I am trying to use ZBrush the way I would use Photoshop, to paint a 2D picture. By painting in layers and meshing the layers together as I go by using multiply, screen, blend, etc…Anyone know how I could do this using ZBrush? I did a quick search and came up empty, any help would greatly be appreciated. Thank you in advance.
… Bake , Blend, layers between them
Else you have “Custom Filters” (Convolution matrix) in the Tool palette for apply
Original Cameyo Tut Custom Filters
your own regulates for transform your image
Hope this help:)
Pilou
I tried creating two layers then blending them together but I could not see a difference. I might be doing something wrong, care to give a quick step by step on blending? Thanks again.
…when the “Bake” button is pressed
Explanation is writing when you move your mouse over any Button or Icone with Ctrl pressed
It’s the “help on line”
You will seen that you describ is right and the explanation
Ok, thanks man I will play around with it:)
It’s working, but I have one last question. How do you adjust the transparency of the layer’s? For example if you paint something with the material being transparent then once your done painting you wish to increase the transparency of what you just painted, how would you do that?
…is some curious in Zb
You have 2 methods
One : Classical just paint with a less RGB intensity
Two : A real transparency : you need 2 Layers !
(see over the Button “Flatten” + Ctrl) in the Render menu
And see this tut by Pixolator
The catch is that layers don’t work the same way in ZBrush that they do in Photoshop, and this is because ZBrush is a 2.5D program whereas Photoshop is a 2D program.
In Photoshop, each layer rests entirely on top of the one blow it in the list. This allows effects such as Multiply, Dodge, Soft Light, Difference, etc. because the filter layer can look at the layers below it to see how it should behave.
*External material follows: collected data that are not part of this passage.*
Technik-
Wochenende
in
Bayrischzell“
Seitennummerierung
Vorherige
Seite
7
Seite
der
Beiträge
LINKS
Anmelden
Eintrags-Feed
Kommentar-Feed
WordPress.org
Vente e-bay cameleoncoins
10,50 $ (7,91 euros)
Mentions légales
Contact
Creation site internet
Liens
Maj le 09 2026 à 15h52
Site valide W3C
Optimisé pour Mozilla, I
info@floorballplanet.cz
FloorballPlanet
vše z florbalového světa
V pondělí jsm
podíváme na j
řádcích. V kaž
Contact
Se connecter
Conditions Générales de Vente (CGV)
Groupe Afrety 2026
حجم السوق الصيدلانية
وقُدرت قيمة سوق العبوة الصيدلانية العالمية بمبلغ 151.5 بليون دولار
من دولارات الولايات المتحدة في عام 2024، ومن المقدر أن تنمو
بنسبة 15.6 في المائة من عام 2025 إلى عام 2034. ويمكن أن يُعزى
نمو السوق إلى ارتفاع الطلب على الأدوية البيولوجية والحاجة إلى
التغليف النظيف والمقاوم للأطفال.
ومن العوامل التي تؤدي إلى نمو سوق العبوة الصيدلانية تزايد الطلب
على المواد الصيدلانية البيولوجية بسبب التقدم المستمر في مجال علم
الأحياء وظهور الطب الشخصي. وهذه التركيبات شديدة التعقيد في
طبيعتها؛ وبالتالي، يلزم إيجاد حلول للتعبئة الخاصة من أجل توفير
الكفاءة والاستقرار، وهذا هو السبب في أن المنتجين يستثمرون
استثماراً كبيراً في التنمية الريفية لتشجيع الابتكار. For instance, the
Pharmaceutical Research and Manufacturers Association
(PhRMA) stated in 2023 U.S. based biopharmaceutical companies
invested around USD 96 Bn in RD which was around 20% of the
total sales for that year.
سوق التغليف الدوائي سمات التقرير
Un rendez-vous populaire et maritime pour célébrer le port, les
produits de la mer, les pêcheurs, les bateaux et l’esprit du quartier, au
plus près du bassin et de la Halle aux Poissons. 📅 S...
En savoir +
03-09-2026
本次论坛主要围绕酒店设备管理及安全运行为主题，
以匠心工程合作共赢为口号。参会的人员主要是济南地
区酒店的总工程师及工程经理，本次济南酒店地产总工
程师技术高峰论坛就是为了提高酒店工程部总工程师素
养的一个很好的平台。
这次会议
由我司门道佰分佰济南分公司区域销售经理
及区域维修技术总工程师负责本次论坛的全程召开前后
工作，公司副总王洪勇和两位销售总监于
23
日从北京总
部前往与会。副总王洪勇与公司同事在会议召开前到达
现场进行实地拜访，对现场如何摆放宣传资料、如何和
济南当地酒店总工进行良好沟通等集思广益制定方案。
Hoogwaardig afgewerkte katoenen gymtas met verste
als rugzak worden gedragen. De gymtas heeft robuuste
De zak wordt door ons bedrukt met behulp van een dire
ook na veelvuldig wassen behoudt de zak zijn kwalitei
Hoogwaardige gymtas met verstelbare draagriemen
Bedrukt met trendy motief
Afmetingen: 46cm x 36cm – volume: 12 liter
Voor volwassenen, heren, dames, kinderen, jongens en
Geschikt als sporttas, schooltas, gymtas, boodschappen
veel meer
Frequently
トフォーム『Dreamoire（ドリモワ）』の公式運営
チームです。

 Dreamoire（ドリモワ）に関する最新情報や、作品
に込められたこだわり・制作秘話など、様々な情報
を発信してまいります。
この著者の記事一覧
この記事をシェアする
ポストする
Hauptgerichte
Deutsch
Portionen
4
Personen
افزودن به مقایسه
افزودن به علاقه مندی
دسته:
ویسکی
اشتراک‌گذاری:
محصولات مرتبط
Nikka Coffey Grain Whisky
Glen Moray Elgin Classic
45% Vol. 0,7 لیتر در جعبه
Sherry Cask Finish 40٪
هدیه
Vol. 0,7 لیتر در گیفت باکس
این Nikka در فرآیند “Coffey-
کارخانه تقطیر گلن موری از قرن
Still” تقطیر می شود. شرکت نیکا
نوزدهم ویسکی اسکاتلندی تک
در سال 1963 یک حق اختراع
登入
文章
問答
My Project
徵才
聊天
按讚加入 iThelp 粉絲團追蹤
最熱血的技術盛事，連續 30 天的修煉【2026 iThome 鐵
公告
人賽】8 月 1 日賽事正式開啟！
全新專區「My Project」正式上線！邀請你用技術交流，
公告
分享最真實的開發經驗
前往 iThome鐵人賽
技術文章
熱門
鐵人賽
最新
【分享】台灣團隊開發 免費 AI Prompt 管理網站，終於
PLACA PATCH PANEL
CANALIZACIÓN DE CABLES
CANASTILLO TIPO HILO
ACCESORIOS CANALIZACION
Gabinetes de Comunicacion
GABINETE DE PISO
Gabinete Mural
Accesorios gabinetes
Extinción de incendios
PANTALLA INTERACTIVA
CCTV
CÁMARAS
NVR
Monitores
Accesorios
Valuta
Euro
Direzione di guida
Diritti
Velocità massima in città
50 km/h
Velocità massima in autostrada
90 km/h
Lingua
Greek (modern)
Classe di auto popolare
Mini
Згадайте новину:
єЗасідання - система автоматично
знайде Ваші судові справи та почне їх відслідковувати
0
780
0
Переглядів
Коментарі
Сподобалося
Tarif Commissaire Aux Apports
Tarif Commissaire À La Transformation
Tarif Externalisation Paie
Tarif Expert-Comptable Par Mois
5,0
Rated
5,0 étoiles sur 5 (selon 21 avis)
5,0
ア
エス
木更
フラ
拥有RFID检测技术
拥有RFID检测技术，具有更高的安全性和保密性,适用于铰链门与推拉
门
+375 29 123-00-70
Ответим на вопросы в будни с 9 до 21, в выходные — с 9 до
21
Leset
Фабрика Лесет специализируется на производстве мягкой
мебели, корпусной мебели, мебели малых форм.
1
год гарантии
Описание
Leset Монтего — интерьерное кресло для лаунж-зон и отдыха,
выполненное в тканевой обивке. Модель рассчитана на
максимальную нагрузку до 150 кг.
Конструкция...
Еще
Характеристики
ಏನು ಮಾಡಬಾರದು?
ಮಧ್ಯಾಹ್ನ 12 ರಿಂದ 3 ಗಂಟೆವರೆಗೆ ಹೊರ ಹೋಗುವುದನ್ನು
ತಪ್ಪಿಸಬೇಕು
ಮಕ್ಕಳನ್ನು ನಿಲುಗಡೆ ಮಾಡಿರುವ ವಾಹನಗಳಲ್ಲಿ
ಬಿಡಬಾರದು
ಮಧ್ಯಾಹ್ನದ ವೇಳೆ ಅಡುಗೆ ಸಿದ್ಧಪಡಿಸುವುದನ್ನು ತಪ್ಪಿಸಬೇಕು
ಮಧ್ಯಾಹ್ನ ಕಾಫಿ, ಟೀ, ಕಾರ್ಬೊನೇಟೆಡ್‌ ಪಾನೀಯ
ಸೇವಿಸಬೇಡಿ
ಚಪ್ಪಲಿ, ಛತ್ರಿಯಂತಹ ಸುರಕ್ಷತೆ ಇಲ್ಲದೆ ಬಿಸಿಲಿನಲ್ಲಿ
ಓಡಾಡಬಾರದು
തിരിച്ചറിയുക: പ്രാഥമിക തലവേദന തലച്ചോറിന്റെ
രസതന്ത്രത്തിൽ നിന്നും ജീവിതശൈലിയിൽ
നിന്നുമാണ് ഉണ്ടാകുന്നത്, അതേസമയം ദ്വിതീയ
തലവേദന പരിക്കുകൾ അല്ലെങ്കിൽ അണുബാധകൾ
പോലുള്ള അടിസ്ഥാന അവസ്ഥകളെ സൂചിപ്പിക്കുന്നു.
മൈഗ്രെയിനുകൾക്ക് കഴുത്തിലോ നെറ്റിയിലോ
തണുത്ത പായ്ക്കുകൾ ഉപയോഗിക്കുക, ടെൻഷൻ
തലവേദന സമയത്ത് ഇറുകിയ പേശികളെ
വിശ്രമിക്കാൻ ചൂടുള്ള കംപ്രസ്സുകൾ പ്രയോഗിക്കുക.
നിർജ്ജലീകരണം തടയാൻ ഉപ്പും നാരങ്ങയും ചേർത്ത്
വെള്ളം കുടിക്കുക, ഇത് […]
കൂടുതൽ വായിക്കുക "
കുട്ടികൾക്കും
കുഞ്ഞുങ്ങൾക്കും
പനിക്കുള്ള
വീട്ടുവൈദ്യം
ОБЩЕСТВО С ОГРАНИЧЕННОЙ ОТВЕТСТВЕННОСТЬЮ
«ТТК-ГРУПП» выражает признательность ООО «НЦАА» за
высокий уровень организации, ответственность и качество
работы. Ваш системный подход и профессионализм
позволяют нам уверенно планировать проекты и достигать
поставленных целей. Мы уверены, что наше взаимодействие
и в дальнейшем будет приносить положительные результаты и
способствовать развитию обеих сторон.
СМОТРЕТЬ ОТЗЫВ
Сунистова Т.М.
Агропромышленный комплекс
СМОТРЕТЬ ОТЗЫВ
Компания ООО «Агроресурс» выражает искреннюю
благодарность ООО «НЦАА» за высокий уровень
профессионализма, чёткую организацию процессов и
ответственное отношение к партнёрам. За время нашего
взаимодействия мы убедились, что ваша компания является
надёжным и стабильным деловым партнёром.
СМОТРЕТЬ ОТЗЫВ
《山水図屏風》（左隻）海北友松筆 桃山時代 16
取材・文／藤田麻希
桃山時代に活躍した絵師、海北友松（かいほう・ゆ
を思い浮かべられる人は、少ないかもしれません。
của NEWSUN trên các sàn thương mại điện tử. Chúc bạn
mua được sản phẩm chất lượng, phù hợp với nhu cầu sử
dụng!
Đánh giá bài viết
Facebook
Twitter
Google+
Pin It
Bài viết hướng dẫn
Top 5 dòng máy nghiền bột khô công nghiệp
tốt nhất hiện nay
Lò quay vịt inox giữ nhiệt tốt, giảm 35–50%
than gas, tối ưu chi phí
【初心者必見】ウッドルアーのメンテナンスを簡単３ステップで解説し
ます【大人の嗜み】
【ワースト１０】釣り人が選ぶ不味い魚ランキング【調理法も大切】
In ZBrush, each layer is a parallel universe containing the entire width, height AND depth of the canvas. As such, they exist more for organizational purposes. It’s not possible for one layer to look at what’s below it because there isn’t really a “below” to begin with.
ZAppLink changes all of this a little bit in that it lets you send your canvas to Photoshop and edit it there. While in Photoshop you can perform layer effects, add text, use the various Photoshop filters, etc. When done, ZBrush will then incorporate your changes directly into the canvas.
Thanks for the reply guys, I appreciate the explanation on ZB functionality.